Other Forecasting Options for IShares SMI

For every potential investor in IShares, whether a beginner or expert, IShares SMI's price movement is the inherent factor that sparks whether it is viable to invest in it or hold it better. IShares Etf price charts are filled with many 'noises.' These noises can hugely alter the decision one can make regarding investing in IShares. Basic forecasting techniques help filter out the noise by identifying IShares SMI's price trends.

IShares SMI Related Equities

One of the popular trading techniques among algorithmic traders is to use market-neutral strategies where every trade hedges away some risk. Because there are two separate transactions required, even if one position performs unexpectedly, the other equity can make up some of the losses. Below are some of the equities that can be combined with IShares SMI etf to make a market-neutral strategy. Peer analysis of IShares SMI could also be used in its relative valuation, which is a method of valuing IShares SMI by comparing valuation metrics with similar companies.
 Risk & Return  Correlation

iShares SMI ETF Technical and Predictive Analytics

The etf market is financially volatile. Despite the volatility, there exist limitless possibilities of gaining profits and building passive income portfolios. With the complexity of IShares SMI's price movements, a comprehensive understanding of forecasting methods that an investor can rely on to make the right move is invaluable. These methods predict trends that assist an investor in predicting the movement of IShares SMI's current price.

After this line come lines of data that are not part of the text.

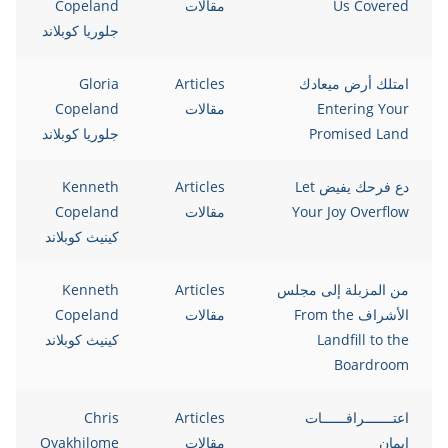
Us Covered
مقالات
Copeland
جلوريا كوبلاند
امتلك أرض ميعادك
Articles
Gloria
Entering Your
مقالات
Copeland
Promised Land
جلوريا كوبلاند
دع فرحك يفيض Let
Articles
Kenneth
Your Joy Overflow
مقالات
Copeland
كينيث كوبلاند
من المزبلة إلى مجلس
Articles
Kenneth
الأشراف From the
مقالات
Copeland
Landfill to the
كينيث كوبلاند
Boardroom
اعتـــــــرافــــــات
Articles
Chris
إيمان
مقالات
Oyakhilome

IShares SMI Market Strength Events

Market strength indicators help investors to evaluate how IShares SMI etf reacts to ongoing and evolving market conditions. The investors can use it to make informed decisions about market timing, and determine when trading IShares SMI shares will generate the highest return on investment. By undertsting and applying IShares SMI etf market strength indicators, traders can identify iShares SMI ETF entry and exit signals to maximize returns.

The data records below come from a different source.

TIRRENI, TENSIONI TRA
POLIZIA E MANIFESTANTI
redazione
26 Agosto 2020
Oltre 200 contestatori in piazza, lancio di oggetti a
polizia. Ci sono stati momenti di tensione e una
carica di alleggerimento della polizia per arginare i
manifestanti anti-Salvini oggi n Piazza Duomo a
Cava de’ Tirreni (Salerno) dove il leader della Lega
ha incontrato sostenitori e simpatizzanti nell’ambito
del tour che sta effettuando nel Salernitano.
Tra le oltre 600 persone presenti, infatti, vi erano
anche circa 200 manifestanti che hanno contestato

IShares SMI Risk Indicators

The analysis of IShares SMI's basic risk indicators is one of the essential steps in accurately forecasting its future price. The process involves identifying the amount of risk involved in IShares SMI's investment and either accepting that risk or mitigating it. Along with some essential techniques for forecasting ishares etf prices, we also provide a set of basic risk indicators that can assist in the individual investment decision or help in hedging the risk of your existing portfolios.
Please note, the risk measures we provide can be used independently or collectively to perform a risk assessment. When comparing two potential investments, we recommend comparing similar equities with homogenous growth potential and valuation from related markets to determine which investment holds the most risk.

Also Currently Popular

Analyzing currently trending equities could be an opportunity to develop a better portfolio based on different market momentums that they can trigger. Utilizing the top trending stocks is also useful when creating a market-neutral strategy or pair trading technique involving a short or a long position in a currently trending equity.

Other Information on Investing in IShares Etf

IShares SMI financial ratios help investors to determine whether IShares Etf is cheap or expensive when compared to a particular measure, such as profits or enterprise value. In other words, they help investors to determine the cost of investment in IShares with respect to the benefits of owning IShares SMI security.